#### Data listing

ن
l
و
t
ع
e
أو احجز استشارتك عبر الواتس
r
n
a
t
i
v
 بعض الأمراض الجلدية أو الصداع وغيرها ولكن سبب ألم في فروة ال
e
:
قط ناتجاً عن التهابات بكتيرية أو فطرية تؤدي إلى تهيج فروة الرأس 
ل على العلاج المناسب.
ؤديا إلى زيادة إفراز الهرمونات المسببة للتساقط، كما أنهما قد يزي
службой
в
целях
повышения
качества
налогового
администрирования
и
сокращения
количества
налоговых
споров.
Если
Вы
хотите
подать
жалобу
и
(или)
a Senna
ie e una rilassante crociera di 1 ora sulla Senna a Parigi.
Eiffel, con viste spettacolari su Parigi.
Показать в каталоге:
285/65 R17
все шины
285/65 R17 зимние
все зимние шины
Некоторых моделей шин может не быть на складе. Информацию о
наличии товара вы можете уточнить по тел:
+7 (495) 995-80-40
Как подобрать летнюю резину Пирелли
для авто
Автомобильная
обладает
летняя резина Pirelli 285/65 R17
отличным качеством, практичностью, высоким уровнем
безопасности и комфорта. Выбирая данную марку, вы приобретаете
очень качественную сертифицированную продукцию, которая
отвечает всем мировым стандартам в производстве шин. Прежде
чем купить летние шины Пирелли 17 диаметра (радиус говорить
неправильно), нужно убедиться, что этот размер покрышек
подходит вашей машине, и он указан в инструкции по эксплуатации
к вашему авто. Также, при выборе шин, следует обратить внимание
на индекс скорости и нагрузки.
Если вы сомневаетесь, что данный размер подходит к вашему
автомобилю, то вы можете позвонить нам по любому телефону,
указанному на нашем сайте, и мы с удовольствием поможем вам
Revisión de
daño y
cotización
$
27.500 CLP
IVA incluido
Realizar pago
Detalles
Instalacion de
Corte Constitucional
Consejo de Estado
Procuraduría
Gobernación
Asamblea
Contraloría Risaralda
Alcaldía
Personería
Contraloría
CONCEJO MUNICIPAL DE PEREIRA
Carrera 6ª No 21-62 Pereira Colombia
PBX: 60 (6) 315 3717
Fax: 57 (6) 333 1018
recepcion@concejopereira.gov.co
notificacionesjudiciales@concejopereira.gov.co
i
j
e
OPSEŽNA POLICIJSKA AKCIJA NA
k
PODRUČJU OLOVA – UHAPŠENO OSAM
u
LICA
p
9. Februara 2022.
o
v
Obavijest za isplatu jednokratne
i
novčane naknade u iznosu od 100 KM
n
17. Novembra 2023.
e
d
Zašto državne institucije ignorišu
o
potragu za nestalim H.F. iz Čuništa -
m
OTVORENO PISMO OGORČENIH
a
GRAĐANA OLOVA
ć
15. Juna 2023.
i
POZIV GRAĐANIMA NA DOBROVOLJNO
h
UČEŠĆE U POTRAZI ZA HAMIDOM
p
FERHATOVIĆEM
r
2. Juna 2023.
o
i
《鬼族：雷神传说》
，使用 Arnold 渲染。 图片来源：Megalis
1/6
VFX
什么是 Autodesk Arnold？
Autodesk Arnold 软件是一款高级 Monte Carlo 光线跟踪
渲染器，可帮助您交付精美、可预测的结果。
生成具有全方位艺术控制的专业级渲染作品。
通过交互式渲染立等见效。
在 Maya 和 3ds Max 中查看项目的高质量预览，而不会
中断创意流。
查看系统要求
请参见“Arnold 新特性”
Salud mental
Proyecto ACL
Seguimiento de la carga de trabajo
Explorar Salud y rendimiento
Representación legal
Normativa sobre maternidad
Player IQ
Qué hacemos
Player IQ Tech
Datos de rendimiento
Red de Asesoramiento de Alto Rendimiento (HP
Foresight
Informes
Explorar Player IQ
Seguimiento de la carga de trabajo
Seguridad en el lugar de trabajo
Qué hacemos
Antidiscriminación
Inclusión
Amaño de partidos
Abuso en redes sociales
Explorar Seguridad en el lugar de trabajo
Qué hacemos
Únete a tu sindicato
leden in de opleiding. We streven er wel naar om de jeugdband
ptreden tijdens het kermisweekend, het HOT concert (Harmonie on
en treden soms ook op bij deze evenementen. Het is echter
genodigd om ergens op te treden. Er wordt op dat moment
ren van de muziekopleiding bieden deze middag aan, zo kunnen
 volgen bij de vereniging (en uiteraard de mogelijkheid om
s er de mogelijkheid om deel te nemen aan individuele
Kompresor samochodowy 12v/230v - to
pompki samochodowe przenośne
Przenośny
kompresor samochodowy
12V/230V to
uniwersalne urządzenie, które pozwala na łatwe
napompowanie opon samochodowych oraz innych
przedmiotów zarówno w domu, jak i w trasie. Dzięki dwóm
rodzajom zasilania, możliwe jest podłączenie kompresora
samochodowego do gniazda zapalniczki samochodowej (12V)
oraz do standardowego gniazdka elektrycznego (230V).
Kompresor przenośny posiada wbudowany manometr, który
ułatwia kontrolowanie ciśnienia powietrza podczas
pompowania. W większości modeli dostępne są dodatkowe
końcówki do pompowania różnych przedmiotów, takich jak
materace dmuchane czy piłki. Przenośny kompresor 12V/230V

#### Problem
If a line of the material contains the word "можете", pick it out and copy it.

#### Your solution
наличии товара вы можете уточнить по тел:
автомобилю, то вы можете позвонить нам по любому телефону,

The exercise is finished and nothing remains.